* [DATA]:

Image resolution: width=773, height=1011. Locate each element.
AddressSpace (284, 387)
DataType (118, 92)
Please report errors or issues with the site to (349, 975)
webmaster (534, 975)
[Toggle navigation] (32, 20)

--

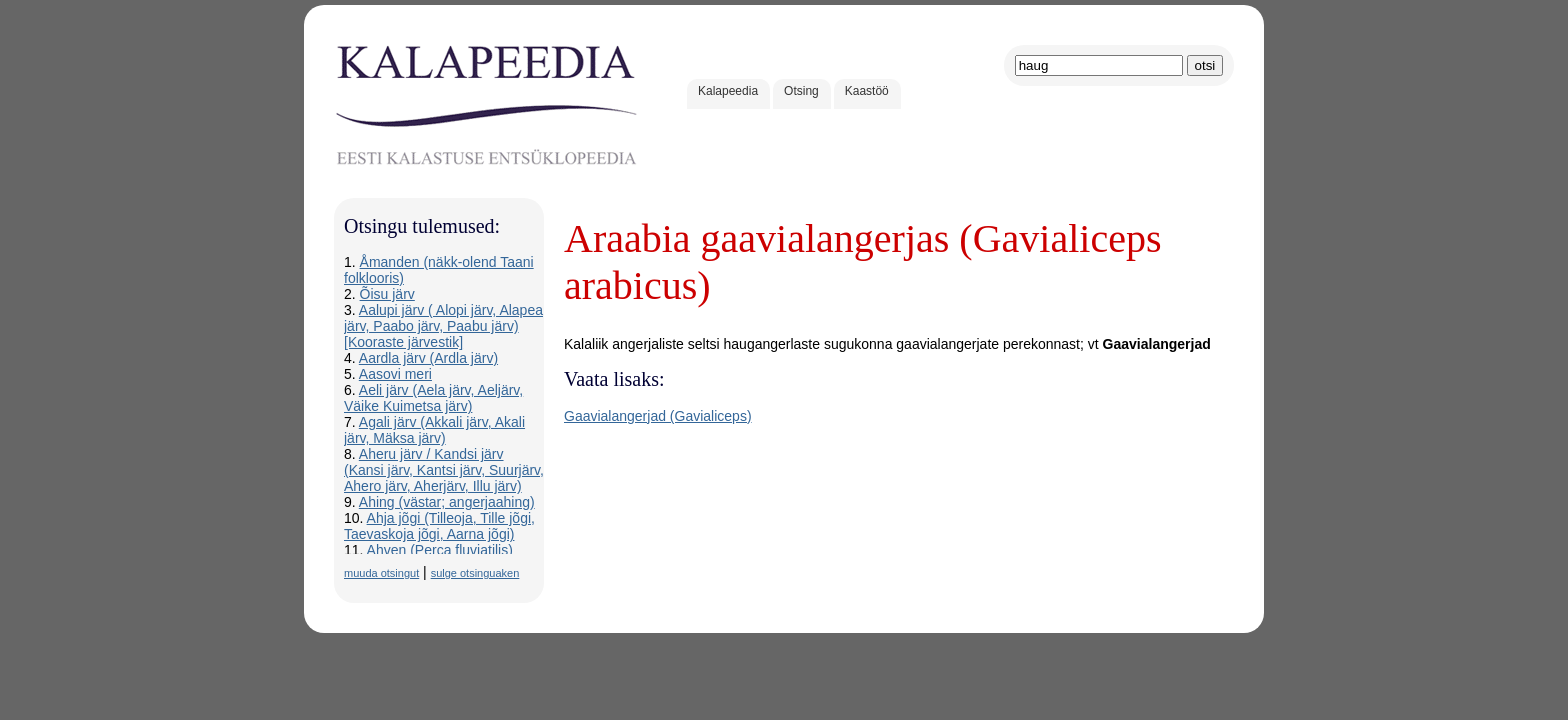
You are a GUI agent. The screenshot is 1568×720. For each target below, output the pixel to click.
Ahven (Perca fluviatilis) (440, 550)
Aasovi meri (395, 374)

---

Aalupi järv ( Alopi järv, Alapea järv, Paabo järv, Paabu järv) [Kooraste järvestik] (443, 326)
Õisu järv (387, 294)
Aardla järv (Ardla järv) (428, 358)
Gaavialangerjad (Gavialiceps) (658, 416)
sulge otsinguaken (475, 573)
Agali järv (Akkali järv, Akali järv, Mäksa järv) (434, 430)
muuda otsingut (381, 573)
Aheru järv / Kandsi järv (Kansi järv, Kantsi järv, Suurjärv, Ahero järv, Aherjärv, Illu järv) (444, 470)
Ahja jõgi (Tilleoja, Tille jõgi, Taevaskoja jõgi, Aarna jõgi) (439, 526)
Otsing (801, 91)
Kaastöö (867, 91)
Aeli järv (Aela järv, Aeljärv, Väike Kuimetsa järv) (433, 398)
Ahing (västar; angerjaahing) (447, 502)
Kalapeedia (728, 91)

* [WHAT IS REQUIRED]:
Look above for the line with "Image resolution: width=773, height=1011."; retype exactly that line, every line after it up to the line with "[Toggle navigation] (32, 20)", and that line too, nothing else.

* [EXERCISE SOLUTION]:
Image resolution: width=773, height=1011. Locate each element.
AddressSpace (284, 387)
DataType (118, 92)
Please report errors or issues with the site to (349, 975)
webmaster (534, 975)
[Toggle navigation] (32, 20)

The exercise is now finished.